• **Collected data**:
---

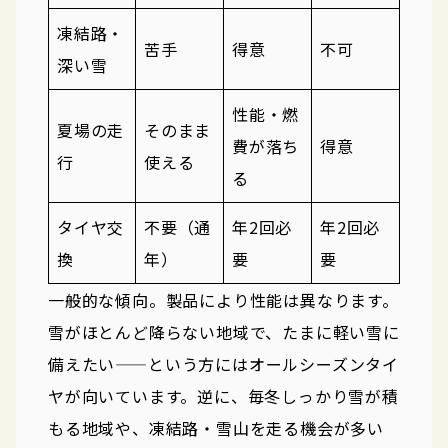
凍結路・
苦手
得意
不可
深い雪
性能・燃
夏場の走
そのまま
費が落ち
得意
行
使える
る
タイヤ交
不要（通
年2回必
年2回必
換
年）
要
要
一般的な傾向。製品により性能は異なります。
雪がほとんど降らない地域で、たまに軽い雪に
備えたい——という方にはオールシーズンタイ
ヤが向いています。逆に、毎冬しっかり雪が積
もる地域や、凍結路・雪山を走る機会が多い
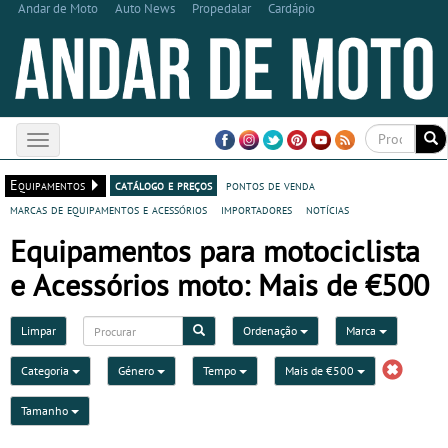
Andar de Moto
Auto News
Propedalar
Cardápio
Toggle
navigation
Equipamentos
catálogo e preços
pontos de venda
marcas de equipamentos e acessórios
importadores
notícias
Equipamentos para motociclista
e Acessórios moto: Mais de €500
Limpar
Ordenação
Marca
Categoria
Género
Tempo
Mais de €500
Tamanho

---

• **Your task**:
The data above must be written out again word for word, without its pictures.

• **Response area**:
凍結路・
苦手
得意
不可
深い雪
性能・燃
夏場の走
そのまま
費が落ち
得意
行
使える
る
タイヤ交
不要（通
年2回必
年2回必
換
年）
要
要
一般的な傾向。製品により性能は異なります。
雪がほとんど降らない地域で、たまに軽い雪に
備えたい——という方にはオールシーズンタイ
ヤが向いています。逆に、毎冬しっかり雪が積
もる地域や、凍結路・雪山を走る機会が多い
Andar de Moto
Auto News
Propedalar
Cardápio
Toggle
navigation
Equipamentos
catálogo e preços
pontos de venda
marcas de equipamentos e acessórios
importadores
notícias
Equipamentos para motociclista
e Acessórios moto: Mais de €500
Limpar
Ordenação
Marca
Categoria
Género
Tempo
Mais de €500
Tamanho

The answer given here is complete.